[Stored entries]
______________________________
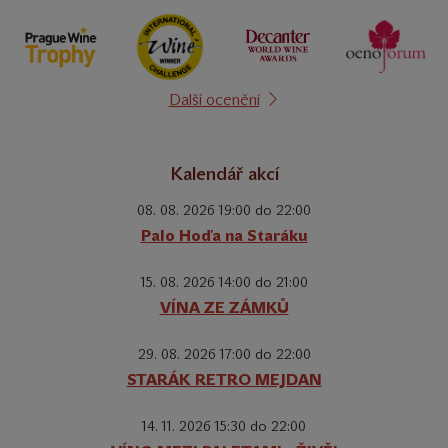
Další ocenění
Kalendář akcí
08. 08. 2026 19:00 do 22:00
Palo Hoďa na Staráku
15. 08. 2026 14:00 do 21:00
VÍNA ZE ZÁMKŮ
29. 08. 2026 17:00 do 22:00
STARÁK RETRO MEJDAN
14. 11. 2026 15:30 do 22:00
______________________________
Every line above should be repeated exactly; pictures stay out of the copy.

Další ocenění
Kalendář akcí
08. 08. 2026 19:00 do 22:00
Palo Hoďa na Staráku
15. 08. 2026 14:00 do 21:00
VÍNA ZE ZÁMKŮ
29. 08. 2026 17:00 do 22:00
STARÁK RETRO MEJDAN
14. 11. 2026 15:30 do 22:00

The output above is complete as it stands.